WNZN
- Lorain, Ohio; United States;
- Broadcast area: Lorain County Erie County Huron County
- Frequency: 89.1 MHz
- Branding: Power 89.1 WNZN

Programming
- Language: English
- Format: Urban gospel
- Affiliations: Cleveland Browns Radio Network Cavaliers AudioVerse

Ownership
- Owner: Pace Foundation

History
- First air date: March 21, 1990

Technical information
- Licensing authority: FCC
- Facility ID: 66384
- Class: A
- ERP: 2,200 watts
- HAAT: 114 meters (374 ft)
- Transmitter coordinates: 41°18′34.00″N 82°26′31.00″W﻿ / ﻿41.3094444°N 82.4419444°W

Links
- Public license information: Public file; LMS;
- Webcast: Listen live
- Website: www.wnzn.org

= WNZN =

WNZN (89.1 FM) - branded Power 89.1 WNZN - is a non-commercial urban gospel radio station licensed to Lorain, Ohio, serving Lorain County, Erie County and Huron County. The WNZN studios are located off of Kansas Avenue in the city's eastern side, while the station's transmitter site currently sits in Berlin Heights.

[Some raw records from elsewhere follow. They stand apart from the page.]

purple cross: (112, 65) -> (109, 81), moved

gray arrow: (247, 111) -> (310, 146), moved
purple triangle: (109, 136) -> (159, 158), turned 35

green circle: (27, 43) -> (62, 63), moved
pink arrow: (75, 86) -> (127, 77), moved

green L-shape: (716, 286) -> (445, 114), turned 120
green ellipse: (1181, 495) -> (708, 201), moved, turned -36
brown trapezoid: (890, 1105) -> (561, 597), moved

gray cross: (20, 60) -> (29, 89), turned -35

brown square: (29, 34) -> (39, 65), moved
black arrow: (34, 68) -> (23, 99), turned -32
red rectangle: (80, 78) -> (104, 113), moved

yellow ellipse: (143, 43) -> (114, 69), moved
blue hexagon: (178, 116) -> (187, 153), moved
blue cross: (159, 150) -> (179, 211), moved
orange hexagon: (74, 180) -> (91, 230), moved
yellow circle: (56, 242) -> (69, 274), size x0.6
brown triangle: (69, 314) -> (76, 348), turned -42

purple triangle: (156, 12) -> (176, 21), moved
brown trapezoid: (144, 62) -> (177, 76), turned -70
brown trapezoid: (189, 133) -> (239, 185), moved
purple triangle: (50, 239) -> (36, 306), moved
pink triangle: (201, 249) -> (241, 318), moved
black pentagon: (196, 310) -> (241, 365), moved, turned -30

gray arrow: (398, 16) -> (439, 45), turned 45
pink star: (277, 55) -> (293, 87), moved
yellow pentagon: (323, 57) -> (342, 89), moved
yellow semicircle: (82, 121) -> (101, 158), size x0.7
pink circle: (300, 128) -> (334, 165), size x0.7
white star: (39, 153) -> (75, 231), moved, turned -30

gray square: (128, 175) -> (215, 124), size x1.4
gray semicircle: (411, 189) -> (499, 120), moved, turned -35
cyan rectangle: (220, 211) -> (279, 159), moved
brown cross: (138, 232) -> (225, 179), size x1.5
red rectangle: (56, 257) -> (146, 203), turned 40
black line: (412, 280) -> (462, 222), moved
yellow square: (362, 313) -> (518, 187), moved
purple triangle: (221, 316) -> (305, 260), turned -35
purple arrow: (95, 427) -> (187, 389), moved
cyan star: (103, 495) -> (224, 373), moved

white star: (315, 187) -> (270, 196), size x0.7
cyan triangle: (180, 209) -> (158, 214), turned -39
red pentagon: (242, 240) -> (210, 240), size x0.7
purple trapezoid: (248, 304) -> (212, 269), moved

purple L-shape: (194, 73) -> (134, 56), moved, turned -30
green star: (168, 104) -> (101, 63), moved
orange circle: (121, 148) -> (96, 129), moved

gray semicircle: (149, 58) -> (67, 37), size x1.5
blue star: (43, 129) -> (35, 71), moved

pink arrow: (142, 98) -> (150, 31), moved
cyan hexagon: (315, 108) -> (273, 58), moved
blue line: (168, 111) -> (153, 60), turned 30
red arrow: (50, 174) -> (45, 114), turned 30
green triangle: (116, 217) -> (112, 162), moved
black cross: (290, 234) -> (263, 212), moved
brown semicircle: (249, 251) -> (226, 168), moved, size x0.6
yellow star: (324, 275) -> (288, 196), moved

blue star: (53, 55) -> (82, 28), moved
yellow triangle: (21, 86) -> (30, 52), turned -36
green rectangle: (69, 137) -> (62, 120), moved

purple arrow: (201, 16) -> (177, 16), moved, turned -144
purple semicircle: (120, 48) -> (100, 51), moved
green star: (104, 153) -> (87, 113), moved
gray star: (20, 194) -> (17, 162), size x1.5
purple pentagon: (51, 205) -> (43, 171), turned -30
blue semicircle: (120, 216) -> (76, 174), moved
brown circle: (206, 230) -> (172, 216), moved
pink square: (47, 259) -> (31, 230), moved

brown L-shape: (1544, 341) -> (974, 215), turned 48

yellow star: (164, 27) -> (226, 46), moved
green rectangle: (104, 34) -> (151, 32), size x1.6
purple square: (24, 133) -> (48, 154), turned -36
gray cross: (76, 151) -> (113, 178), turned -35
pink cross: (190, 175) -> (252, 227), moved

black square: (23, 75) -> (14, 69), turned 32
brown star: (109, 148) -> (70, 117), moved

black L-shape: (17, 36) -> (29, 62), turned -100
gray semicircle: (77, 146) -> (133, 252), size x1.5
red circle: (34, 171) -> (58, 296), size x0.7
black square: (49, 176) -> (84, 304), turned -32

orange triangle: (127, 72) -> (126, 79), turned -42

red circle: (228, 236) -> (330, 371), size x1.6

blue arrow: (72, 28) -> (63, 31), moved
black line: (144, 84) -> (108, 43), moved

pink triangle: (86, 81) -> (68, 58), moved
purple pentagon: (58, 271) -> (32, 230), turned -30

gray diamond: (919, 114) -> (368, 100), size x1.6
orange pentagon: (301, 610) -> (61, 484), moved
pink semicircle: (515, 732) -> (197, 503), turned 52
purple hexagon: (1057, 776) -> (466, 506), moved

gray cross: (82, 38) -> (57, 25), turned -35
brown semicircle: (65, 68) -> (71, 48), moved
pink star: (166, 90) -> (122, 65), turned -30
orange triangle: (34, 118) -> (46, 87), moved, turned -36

Prior to October 2014, WNZN broadcast during limited hours on weekdays, and featured a Spanish/variety format. The station was in the process of being sold to the Pace Foundation and on November 1, 2014, WNZN changed to an Urban Gospel format branded as Power 89.1. The sale to Pace Foundation, at a price of $280,000, was consummated on November 26, 2014.

==Play by Play==
WNZN is the Spanish language outlet for the Cleveland Browns of the National Football League (NFL), and the Cleveland Cavaliers of the National Basketball Association (NBA).